Como tanta otra gente, tuve mi momento de fervor cuasi maníaco con el mundo de las series. Como muchos, hace un tiempo me bajé de la ola (no hay tiempo para “maratonear” sin parar y, además, leer, trabajar, vivir, dormir, darle espacio a otras imágenes, por caso las del cine). Pero este año, estimo que también como mucha otra gente, regresé. No de cualquier modo: volví a las series de manera restringida. Con acento argentino.
Primero fue El eternauta: creo que todos los que en la adolescencia leímos la historieta escrita por Oesterheld e ilustrada por Solano López soñamos –y hubo varios amagues, de distintos directores, si no recuerdo mal– con verla traducida en imágenes en movimiento. Mirá si me iba a perder sentarme frente a la pantalla con mi hijo para ver, ahora sí, cómo caía la nieve letal sobre Buenos Aires. Los dos nos quedamos con las ganas de asistir a la “Batalla del Estadio River Plate”. Todo permite suponer que tendrá lugar en la segunda temporada, así que aguardamos con paciencia de fieles.
Luego siguieron Viudas negras y División Palermo. La principal razón para verlas fue que son comedias. En este momento de mi relación con el mundo de las series solo pido dos o tres cosas: que sean ágiles, que entretengan, que me ayuden a dejar el cansancio del día como quien te asiste mientras te sacás un abrigo pesado. Y debo decir que tanto la creación de Malena Pichot como la de Santiago Korovsky logran ese cometido. Ambos relatos –el de las exviudas negras que se ven forzadas a retomar el “oficio” y el de la guardia urbana integrada por minorías– en cierto modo dialogan entre sí. Porque las dos historias anclan en el presente, le toman el pulso a la época, lo expresan, lo traducen.
Pero –y esto es lo que se agradece– ambas lo hacen con el código del disparate. Es buena la alquimia de la sátira: se nutre del mundo real y, en el mismo movimiento, lo vuelve desopilante. Por eso la risa, el oxígeno, el respiro. Por eso, y por la ausencia de solemnidad y bajadas de línea. En un momento donde casi todo el mundo parece ansioso de pararse sobre el primer banquito que encuentra y desde allí señalar con el dedo a unos o a otros, Viudas negras y División Palermo optan por la risa transversal. No hay sector social, discurso o actividad que se salven de la criba del humor. Lo cual está muy bien porque, convengamos, no hay ser humano que no tenga su parte de mezquindad, torpeza, vanidad, ridiculez o maldad (a veces en dosis diminutas; otras, en aluvión mortífero).
No hay ser humano que no tenga su parte de mezquindad, torpeza, vanidad, ridiculez o maldad (a veces en dosis diminutas; otras, en aluvión mortífero)
Mientras miraba estas dos series, recordé una frase que el analista político Martín Rodríguez suele decir: “a los argentinos nos gusta más la guita que el capitalismo”. Y algo de eso hay.
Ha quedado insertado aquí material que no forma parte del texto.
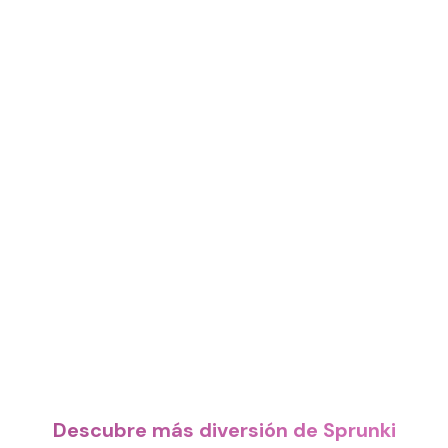
Descubre más diversión de Sprunki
Los personajes de una y otra ficción piensan todo el tiempo en dinero, en el rebusque, en “ganarse el mango” con buenas o no tan buenas artes; los dólares son objeto de deseo a ambos lados de la ley; en la peluquería más bien humilde no se depositan aportes; en el barrio cerrado, ni asomo de pagar ganancias.
No hay “buenismo”. Tampoco ferocidad. Mucho menos moralina. Los integrantes de esa armada Brancaleone que es la guardia urbana de División Palermo no se consideran víctimas ni actúan como tales. Las protagonistas de Viudas negras no piden conmiseración. En esto también ambas series encuentran un punto virtuoso, como si esas antenas que –también ocurre en las buenas canciones de rock– les hacen llegar algo del clima de época sugirieran seguir otro tipo de hilo. Más gracia y menos resentimiento; más desparpajo y menos hipocresía: no suena tan mal. Hay otra coincidencia, quizás más oscura. En ambas series adquieren protagonismo, con distinto tenor e incidencia en la trama, los servicios de inteligencia. Una pieza no menor en este mosaico que viene siendo nuestro presente.